13:30-14:30  Stefan Reppen (Stockholm University/University of Tokyo)

Title: On a principle of Ogus: the Hasse invariant's order of vanishing and ``Frobenius and the Hodge filtration''

Abstract: In joint work with W. Goldring, we construct Hasse invariants on the stack of $G$-zips for any triple $(G,\mu,r)$ consisting of a connected reductive $\mathbb{F}_p$-group $G$, a cocharacter $\mu$ and a representation $r$ of $G$. We define a notion of conjugate line position which generalises the notion of $a$-number for abelian varieties to such triples. For large classes of groups (all classical types) we compute the vanishing order of the Hasse invariant and show that it agrees with the conjugate line position. We deduce the corresponding result for the special fibre of Hilbert modular varieties, Siegel varieties and orthogonal varieties, all of arbitrary dimension, as well as certain unitary Shimura varieties. These results are analogous to Ogus' on families of Calabi-Yau varieties, and we also recover his result for K3-surfaces. In the talk I will present this work.

14:45-15:45  Yuta Takaya (University of Tokyo)

Title: Moduli spaces of level structures on mixed characteristic local shtukas

Abstract: Shimura varieties are of central interest in arithmetic geometry.

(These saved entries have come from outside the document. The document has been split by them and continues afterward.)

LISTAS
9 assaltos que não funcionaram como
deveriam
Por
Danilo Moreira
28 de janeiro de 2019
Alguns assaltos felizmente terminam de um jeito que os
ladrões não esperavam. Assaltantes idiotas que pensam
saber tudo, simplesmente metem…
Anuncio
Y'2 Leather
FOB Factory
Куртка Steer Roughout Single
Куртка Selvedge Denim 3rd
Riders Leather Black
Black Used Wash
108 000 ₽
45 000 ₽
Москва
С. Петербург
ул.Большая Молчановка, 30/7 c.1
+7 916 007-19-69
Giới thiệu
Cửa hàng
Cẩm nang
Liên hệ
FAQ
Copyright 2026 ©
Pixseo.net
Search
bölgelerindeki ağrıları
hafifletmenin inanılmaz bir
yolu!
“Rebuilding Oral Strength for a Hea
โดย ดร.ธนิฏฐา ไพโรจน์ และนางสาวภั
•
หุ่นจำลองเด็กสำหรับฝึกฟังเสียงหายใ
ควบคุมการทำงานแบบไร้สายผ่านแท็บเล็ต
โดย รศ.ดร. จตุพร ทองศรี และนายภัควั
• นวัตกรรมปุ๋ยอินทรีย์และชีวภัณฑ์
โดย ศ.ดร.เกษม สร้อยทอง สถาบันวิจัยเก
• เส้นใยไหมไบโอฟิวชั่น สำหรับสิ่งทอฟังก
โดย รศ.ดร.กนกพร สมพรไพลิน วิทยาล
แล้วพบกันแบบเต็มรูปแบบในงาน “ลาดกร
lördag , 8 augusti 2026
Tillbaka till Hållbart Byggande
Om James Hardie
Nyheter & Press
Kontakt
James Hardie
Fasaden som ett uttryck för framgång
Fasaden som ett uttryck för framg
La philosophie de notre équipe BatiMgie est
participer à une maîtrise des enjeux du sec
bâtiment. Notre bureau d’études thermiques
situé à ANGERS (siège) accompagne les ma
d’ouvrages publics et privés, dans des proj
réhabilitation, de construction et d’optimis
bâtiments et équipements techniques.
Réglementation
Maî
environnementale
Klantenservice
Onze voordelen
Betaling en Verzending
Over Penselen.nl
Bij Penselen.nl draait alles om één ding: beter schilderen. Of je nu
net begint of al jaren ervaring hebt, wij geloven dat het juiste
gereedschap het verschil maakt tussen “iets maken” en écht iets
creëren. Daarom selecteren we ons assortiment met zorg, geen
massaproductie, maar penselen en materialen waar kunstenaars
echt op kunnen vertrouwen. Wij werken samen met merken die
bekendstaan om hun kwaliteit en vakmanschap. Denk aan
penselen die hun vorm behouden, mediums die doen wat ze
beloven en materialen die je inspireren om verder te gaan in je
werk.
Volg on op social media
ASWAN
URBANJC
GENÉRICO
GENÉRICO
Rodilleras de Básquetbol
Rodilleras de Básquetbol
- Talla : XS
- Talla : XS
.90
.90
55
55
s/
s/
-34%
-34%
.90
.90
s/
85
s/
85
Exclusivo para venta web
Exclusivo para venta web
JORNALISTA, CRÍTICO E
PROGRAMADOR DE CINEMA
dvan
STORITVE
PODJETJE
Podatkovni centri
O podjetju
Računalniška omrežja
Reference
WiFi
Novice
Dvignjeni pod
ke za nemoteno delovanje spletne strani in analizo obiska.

Recently, Pappas and Rapoport introduced axiomatic characterization of canonical integral models of Shimura varieties. In this characterization, local shtukas play an important role as counterparts of p-divisible groups uniformly applicable to any Shimura datum. In this talk, I will explain the relation of canonical integral models at different parahoric levels in terms of local shtukas, restricting to those under hyperspecial levels. I will give a representability criterion of v-sheaves, which is similar in spirit to Artin's theorem on dilatations, and use it to show that canonical integral models under hyperspecial levels represent the flat moduli spaces of level structures on the universal local shtukas over those at hyperspecial levels. If time permits, I will explain the local counterparts of the above results.

16:00-17:00  Kai-Wen Lan (University of Minnesota/Kyoto University, Department of Mathematics)

Title: De Rham comparison for boundary cohomology

Abstract: Let X be any variety smooth but not necessarily proper over the p-adic numbers.  In joint works with Hansheng Diao, Ruochuan Liu, and Xinwen Zhu, we constructed a Riemann-Hilbert functor sending any p-adic etale local system L over X to a regular integrable connection RH(L) over X, and we showed that, when L is de Rham, we have a comparison isomorphism between the etale cohomology of L and the de Rham cohomology of RH(L) after tensoring with Fontaine's period ring B_{dR}, together with compatible analogues for the compactly supported cohomology and the so-called interior cohomology.  In this talk, I will explain an analogue for the so-called boundary cohomology, which naturally complements the interior cohomology, and some further generalizations, based on joint work with David Sherman. I will start with a general review, and explain our strategy. If time permits, I will also explain some applications to Shimura varieties.